(TASK DESCRIPTION): Whenever a line in the material below contains "绑定为点击事件的处理函数", copy that line.

(DATASET):
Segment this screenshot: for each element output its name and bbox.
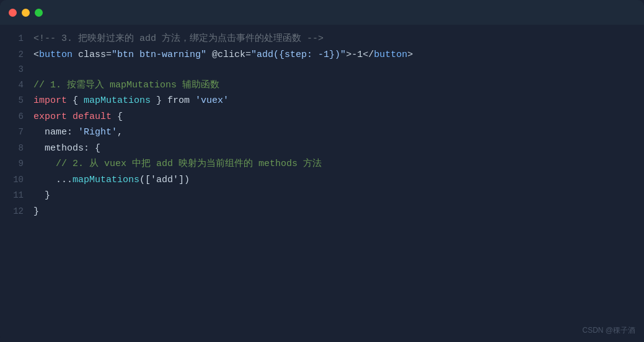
window: 1<!-- 3. 把映射过来的 add 方法，绑定为点击事件的处理函数 -->2…	[0, 0, 644, 342]
token: 'vuex'	[190, 93, 229, 109]
token: }	[33, 204, 39, 220]
line-content: }	[33, 204, 39, 220]
token: export	[33, 109, 67, 125]
token: class=	[73, 47, 112, 63]
code-line: 2<button class="btn btn-warning" @click=…	[0, 47, 644, 63]
titlebar	[0, 0, 644, 25]
code-line: 11 }	[0, 188, 644, 204]
line-content: methods: {	[33, 141, 100, 157]
line-number: 5	[6, 94, 24, 108]
line-number: 4	[6, 78, 24, 93]
token	[67, 109, 73, 125]
token: methods: {	[33, 141, 100, 157]
minimize-button[interactable]	[22, 9, 30, 17]
line-number: 7	[6, 125, 24, 140]
token: "btn btn-warning"	[112, 47, 206, 63]
line-number: 1	[6, 32, 24, 46]
token: mapMutations	[84, 93, 151, 109]
token: mapMutations	[73, 172, 139, 188]
code-line: 5import { mapMutations } from 'vuex'	[0, 93, 644, 109]
code-line: 10 ...mapMutations(['add'])	[0, 172, 644, 188]
line-content: // 1. 按需导入 mapMutations 辅助函数	[33, 77, 219, 94]
code-line: 3	[0, 63, 644, 77]
token: button	[39, 47, 73, 63]
code-line: 12}	[0, 204, 644, 220]
token: from	[167, 93, 190, 109]
line-content: <!-- 3. 把映射过来的 add 方法，绑定为点击事件的处理函数 -->	[33, 31, 324, 47]
close-button[interactable]	[9, 9, 17, 17]
line-content: import { mapMutations } from 'vuex'	[33, 93, 229, 109]
line-number: 6	[6, 110, 24, 125]
line-content: <button class="btn btn-warning" @click="…	[33, 47, 413, 63]
line-number: 3	[6, 63, 24, 77]
token: "add({step: -1})"	[251, 47, 346, 63]
line-content: name: 'Right',	[33, 125, 123, 141]
line-number: 10	[6, 173, 24, 188]
token: import	[33, 93, 67, 109]
line-number: 9	[6, 157, 24, 172]
token: {	[112, 109, 123, 125]
line-number: 12	[6, 204, 24, 219]
token: // 2. 从 vuex 中把 add 映射为当前组件的 methods 方法	[33, 156, 322, 172]
token: >	[407, 47, 413, 63]
token: // 1. 按需导入 mapMutations 辅助函数	[33, 77, 219, 94]
token: default	[73, 109, 112, 125]
line-content: export default {	[33, 109, 123, 125]
code-line: 7 name: 'Right',	[0, 125, 644, 141]
line-content: }	[33, 188, 50, 204]
token: 'Right'	[78, 125, 117, 141]
token: button	[374, 47, 407, 63]
code-area: 1<!-- 3. 把映射过来的 add 方法，绑定为点击事件的处理函数 -->2…	[0, 25, 644, 342]
code-line: 6export default {	[0, 109, 644, 125]
maximize-button[interactable]	[35, 9, 43, 17]
token: ...	[33, 172, 73, 188]
token: ,	[117, 125, 123, 141]
line-content: // 2. 从 vuex 中把 add 映射为当前组件的 methods 方法	[33, 156, 322, 172]
line-number: 11	[6, 188, 24, 203]
token: name:	[33, 125, 78, 141]
token: @click=	[206, 47, 251, 63]
line-content: ...mapMutations(['add'])	[33, 172, 190, 188]
code-line: 9 // 2. 从 vuex 中把 add 映射为当前组件的 methods 方…	[0, 156, 644, 172]
code-line: 8 methods: {	[0, 141, 644, 157]
line-number: 8	[6, 141, 24, 156]
token: (['add'])	[139, 172, 190, 188]
watermark: CSDN @稞子酒	[582, 325, 635, 336]
token: {	[67, 93, 84, 109]
code-line: 4// 1. 按需导入 mapMutations 辅助函数	[0, 77, 644, 94]
line-number: 2	[6, 48, 24, 63]
code-line: 1<!-- 3. 把映射过来的 add 方法，绑定为点击事件的处理函数 -->	[0, 31, 644, 47]
token: }	[33, 188, 50, 204]
token: <!-- 3. 把映射过来的 add 方法，绑定为点击事件的处理函数 -->	[33, 31, 324, 47]
token: }	[151, 93, 167, 109]
token: >-1</	[346, 47, 374, 63]
token: <	[33, 47, 39, 63]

(RESPONSE):
window: 1<!-- 3. 把映射过来的 add 方法，绑定为点击事件的处理函数 -->2…	[0, 0, 644, 342]
line-content: <!-- 3. 把映射过来的 add 方法，绑定为点击事件的处理函数 -->	[33, 31, 324, 47]
code-area: 1<!-- 3. 把映射过来的 add 方法，绑定为点击事件的处理函数 -->2…	[0, 25, 644, 342]
code-line: 1<!-- 3. 把映射过来的 add 方法，绑定为点击事件的处理函数 -->	[0, 31, 644, 47]
token: <!-- 3. 把映射过来的 add 方法，绑定为点击事件的处理函数 -->	[33, 31, 324, 47]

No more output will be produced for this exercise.